Thursday, April 16, 2009

"Roots" - Alex Haley

Although I had seen most of the TV mini-series back in the 70’s, I’d never actually read the book that started it all, and memories being hazy things, I couldn’t really remember the story. Reading Roots was a reminder of why this book was such a phenomenon when it came out.

Other than being a well-written, interesting, and moving story, there were several things about the book that made a notable impression on me.

First, was the amount of time at the beginning of the story that Haley devoted to Kunta Kinte’s life growing up in Africa. You know what’s eventually going to happen to him, but it took a lot longer to get to than I thought it would. Haley purposely makes you spend a lot of time with Kunta as he grows from a boy into a man, and I noticed that I became very interested in this boy and his life just as it was. Knowing the inevitable was coming, each page got harder and harder to turn, and I started wishing that Kunta would just be able to continue living out his life in his village with the people & the customs that he knew. Of course, that wasn’t his fate, and just when you get to the point where you begin to think that everything will be okay, you reach the page that changes everything for him.

Secondly, I was impressed with the tone of the book. There was no malice, anger, or agenda in Haley’s writing. He wasn’t trying to make a statement or pass judgment; he was simply telling a story about his ancestors, and that is exactly how the story is presented. I thought he was very fair and impartial in his depictions of everyone in the story, white and black. I don’t know how accurate his descriptions & depictions were, but they certainly seemed real; not contrived or sensationalized.

Third, were the abrupt changes that occurred in the story. As an example, for 600 pages or so the story focuses almost exclusively on Kunta, and then suddenly – without warning – you leave him behind while the story takes another path. You never hear another word about him. You never find out his ultimate fate. You are left instead to simply wonder, just as his daughter did. I couldn’t help but feel a deep sense of loss.

Finally, as Haley brings the generations of the story up to his own life, he relates how, during his research on the book, he was able to track down the actual village in Africa where his ancestor Kunta had lived before his abduction. Kunta was still very much a part of the village’s oral ancestral history, and there was a very moving moment when Haley relates what happened when the people of the village came to realize that he was one of the descendants of Kunta Kinte, this young 17-year old boy who vanished without a trace one day hundreds of years before.

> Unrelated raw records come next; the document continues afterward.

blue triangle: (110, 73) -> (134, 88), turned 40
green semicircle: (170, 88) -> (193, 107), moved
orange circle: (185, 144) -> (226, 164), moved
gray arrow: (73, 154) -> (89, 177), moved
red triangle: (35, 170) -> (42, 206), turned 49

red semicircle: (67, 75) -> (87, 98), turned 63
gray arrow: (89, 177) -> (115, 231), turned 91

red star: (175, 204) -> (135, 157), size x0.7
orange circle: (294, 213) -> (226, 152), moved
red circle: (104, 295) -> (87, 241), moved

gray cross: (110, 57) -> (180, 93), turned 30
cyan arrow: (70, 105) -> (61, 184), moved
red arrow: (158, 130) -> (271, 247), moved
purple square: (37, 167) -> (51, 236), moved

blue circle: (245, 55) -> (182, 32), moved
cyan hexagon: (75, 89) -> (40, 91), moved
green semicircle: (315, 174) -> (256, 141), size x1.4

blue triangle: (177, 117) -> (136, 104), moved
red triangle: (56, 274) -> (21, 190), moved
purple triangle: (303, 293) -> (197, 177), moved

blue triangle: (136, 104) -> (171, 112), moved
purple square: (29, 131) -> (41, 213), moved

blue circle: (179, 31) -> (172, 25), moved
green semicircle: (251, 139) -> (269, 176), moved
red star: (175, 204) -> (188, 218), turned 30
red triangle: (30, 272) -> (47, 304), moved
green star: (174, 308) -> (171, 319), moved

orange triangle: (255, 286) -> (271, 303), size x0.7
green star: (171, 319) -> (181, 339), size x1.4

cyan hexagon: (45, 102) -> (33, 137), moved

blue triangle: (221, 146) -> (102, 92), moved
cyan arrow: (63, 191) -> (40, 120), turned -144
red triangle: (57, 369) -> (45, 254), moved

In the end, Roots isn’t really a story about slavery; it’s a story about human beings, the things that we do to each other, and how those things shape every generation to come. I highly recommend it.

4 comments:

PackMatt73 said...

Nice. You may have just inspired me to pick that up.

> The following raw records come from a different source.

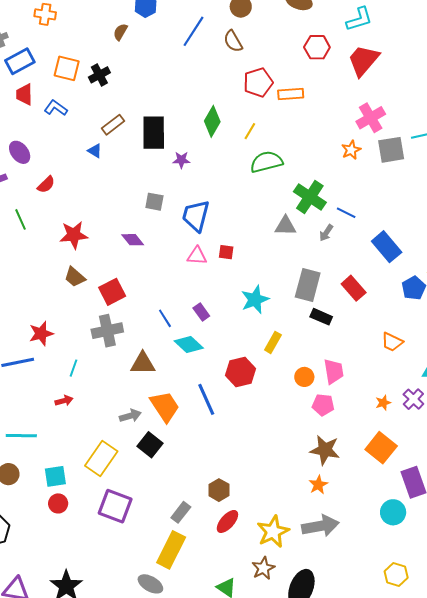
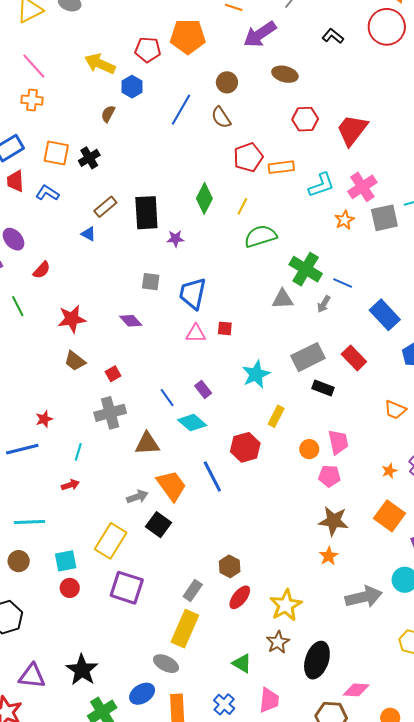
cyan L-shape: (359, 19) -> (321, 185), moved
gray rectangle: (308, 285) -> (308, 357), turned 52
red square: (112, 292) -> (113, 374), size x0.6
red star: (41, 333) -> (44, 419), size x0.7
gray arrow: (320, 526) -> (364, 597), moved

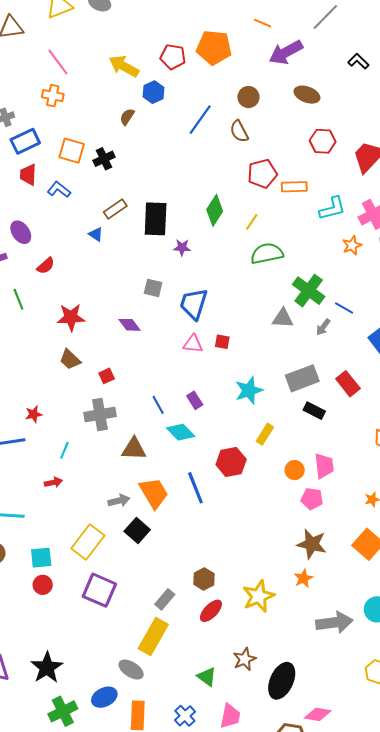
yellow star: (286, 605) -> (259, 596), moved

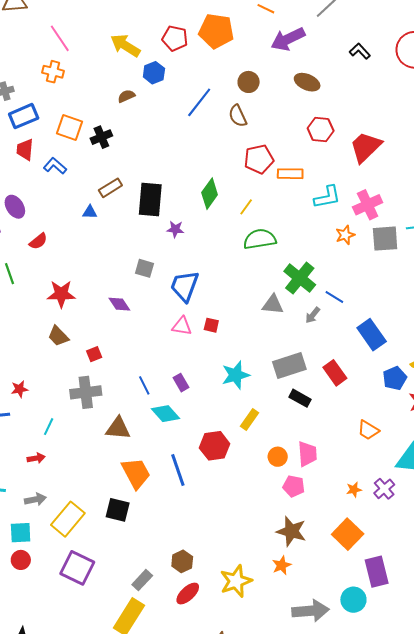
brown semicircle: (127, 117) -> (126, 96), turned 30
blue triangle: (96, 234) -> (90, 212), turned -35
gray arrow: (119, 501) -> (35, 499), moved
black square: (137, 530) -> (118, 510), turned -30

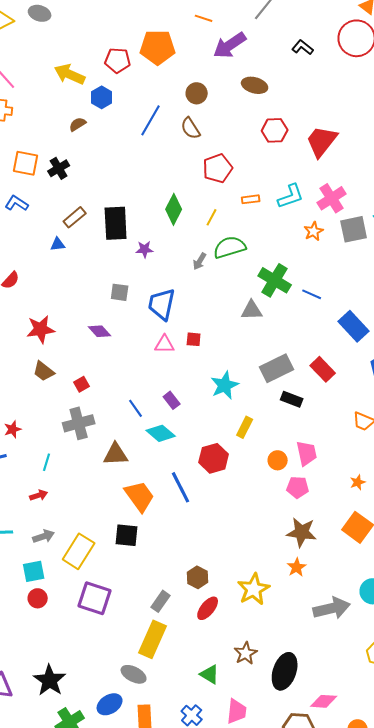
orange rectangle: (290, 174) -> (251, 199), moved, size x0.7
gray arrow: (313, 315) -> (200, 261), moved

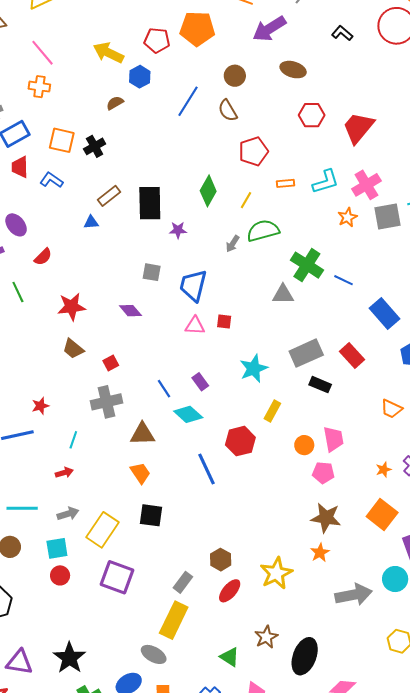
orange trapezoid: (140, 496) -> (140, 473), moved, size x0.7

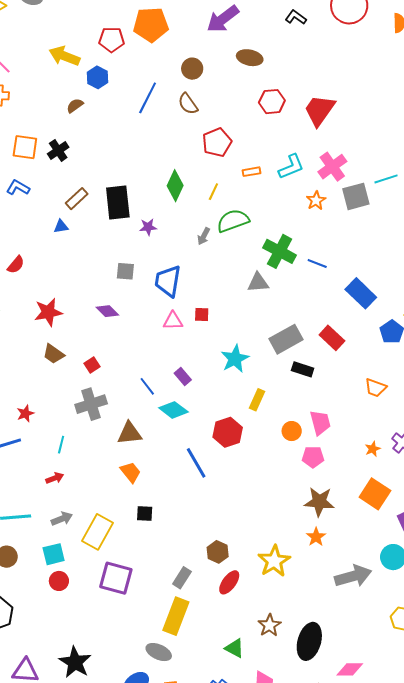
black square: (151, 515) -> (145, 514), size x0.7

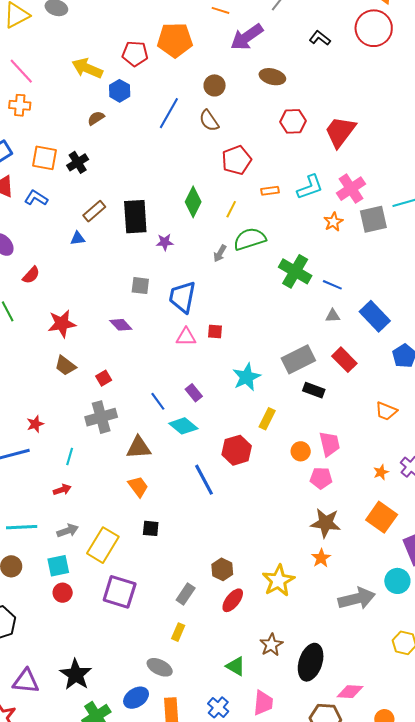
gray triangle: (258, 283) -> (333, 316), moved, size x0.7
yellow rectangle: (176, 616) -> (178, 632), size x0.5

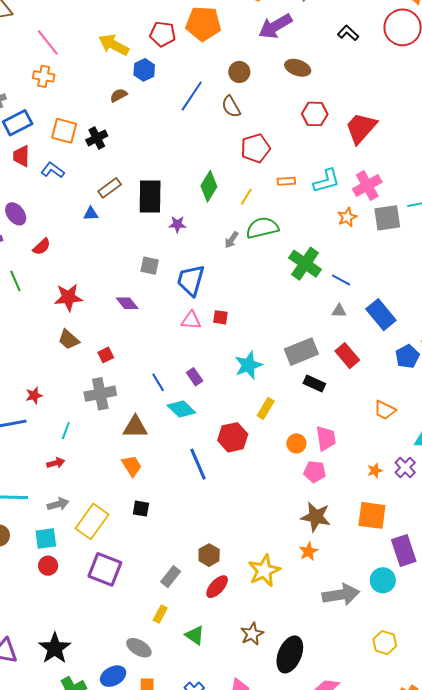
orange square: (382, 517) -> (372, 515), turned -32
green triangle: (236, 666) -> (195, 635), moved

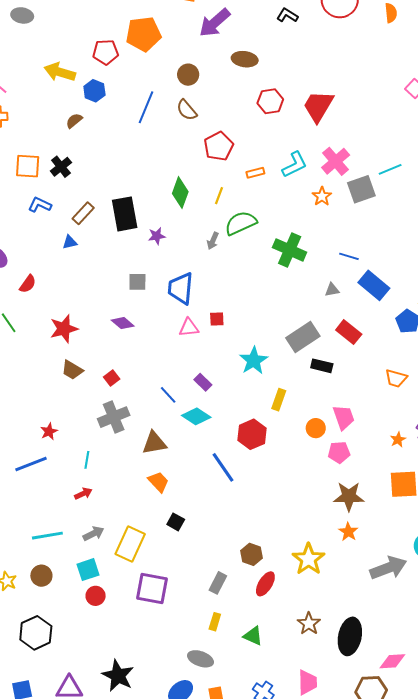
blue L-shape: (53, 170) -> (40, 205), moved
blue line: (341, 280) -> (349, 256), moved
black square: (141, 509) -> (176, 522), turned 30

I'm reading something you might be interested in: Quicksilver by Neil Stephenson. You may have already read some of his stuff...seems up your alley.

http://www.nealstephenson.com/quicksilver/

Blaine Staat said...

I'll check him out. THX!

Kathy said...

I remember loving both the movie and the book. But then I was disappointed later when Haley said Roots was a work of "faction" -- both fact and fiction, and that he wanted to give his people a myth to live by.

This is what Thomas Sowell had to say about the book some years ago:

http://www.capmag.com/article.asp?ID=1384

Just Me said...

I'm reading through your posts and have been really delighted with your taste. I've never read the book but was very impressed with the mini series, it stayed with me for a long time.